■ EXERCISE DESCRIPTION: Begin at the line with "is (2576, 632)." and return each line through the final one of the listing below, exactly as written.

Segment Start: EXTRACTED RECORDS

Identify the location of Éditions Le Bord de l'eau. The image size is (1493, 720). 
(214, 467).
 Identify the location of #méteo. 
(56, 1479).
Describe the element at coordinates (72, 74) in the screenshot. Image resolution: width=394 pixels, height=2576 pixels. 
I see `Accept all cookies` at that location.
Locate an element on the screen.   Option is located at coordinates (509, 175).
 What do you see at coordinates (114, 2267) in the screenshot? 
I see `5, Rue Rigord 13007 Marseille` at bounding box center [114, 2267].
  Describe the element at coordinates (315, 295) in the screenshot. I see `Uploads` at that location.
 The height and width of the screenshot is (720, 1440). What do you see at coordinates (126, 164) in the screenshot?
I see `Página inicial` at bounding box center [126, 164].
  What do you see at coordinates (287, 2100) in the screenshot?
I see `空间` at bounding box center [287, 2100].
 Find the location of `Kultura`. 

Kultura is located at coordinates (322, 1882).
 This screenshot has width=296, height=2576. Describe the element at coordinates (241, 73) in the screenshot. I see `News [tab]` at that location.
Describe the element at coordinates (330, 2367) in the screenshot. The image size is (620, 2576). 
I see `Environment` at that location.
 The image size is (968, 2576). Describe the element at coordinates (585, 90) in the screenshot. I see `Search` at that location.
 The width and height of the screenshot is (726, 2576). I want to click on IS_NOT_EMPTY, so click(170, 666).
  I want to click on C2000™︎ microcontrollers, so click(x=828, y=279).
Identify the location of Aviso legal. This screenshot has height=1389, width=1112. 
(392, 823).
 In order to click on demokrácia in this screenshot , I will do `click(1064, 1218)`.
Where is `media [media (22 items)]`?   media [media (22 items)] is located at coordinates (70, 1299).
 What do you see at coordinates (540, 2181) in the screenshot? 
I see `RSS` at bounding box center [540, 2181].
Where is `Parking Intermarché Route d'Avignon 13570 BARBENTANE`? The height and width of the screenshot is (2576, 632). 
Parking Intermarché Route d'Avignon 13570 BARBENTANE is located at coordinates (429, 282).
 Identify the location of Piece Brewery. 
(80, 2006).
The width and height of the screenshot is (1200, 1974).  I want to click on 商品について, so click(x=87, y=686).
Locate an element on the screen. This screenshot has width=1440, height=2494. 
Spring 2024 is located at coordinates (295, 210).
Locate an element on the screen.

Segment End: EXTRACTED RECORDS

■ YOUR SOLUTION:
Where is `Parking Intermarché Route d'Avignon 13570 BARBENTANE`? The height and width of the screenshot is (2576, 632). 
Parking Intermarché Route d'Avignon 13570 BARBENTANE is located at coordinates (429, 282).
 Identify the location of Piece Brewery. 
(80, 2006).
The width and height of the screenshot is (1200, 1974).  I want to click on 商品について, so click(x=87, y=686).
Locate an element on the screen. This screenshot has width=1440, height=2494. 
Spring 2024 is located at coordinates (295, 210).
Locate an element on the screen.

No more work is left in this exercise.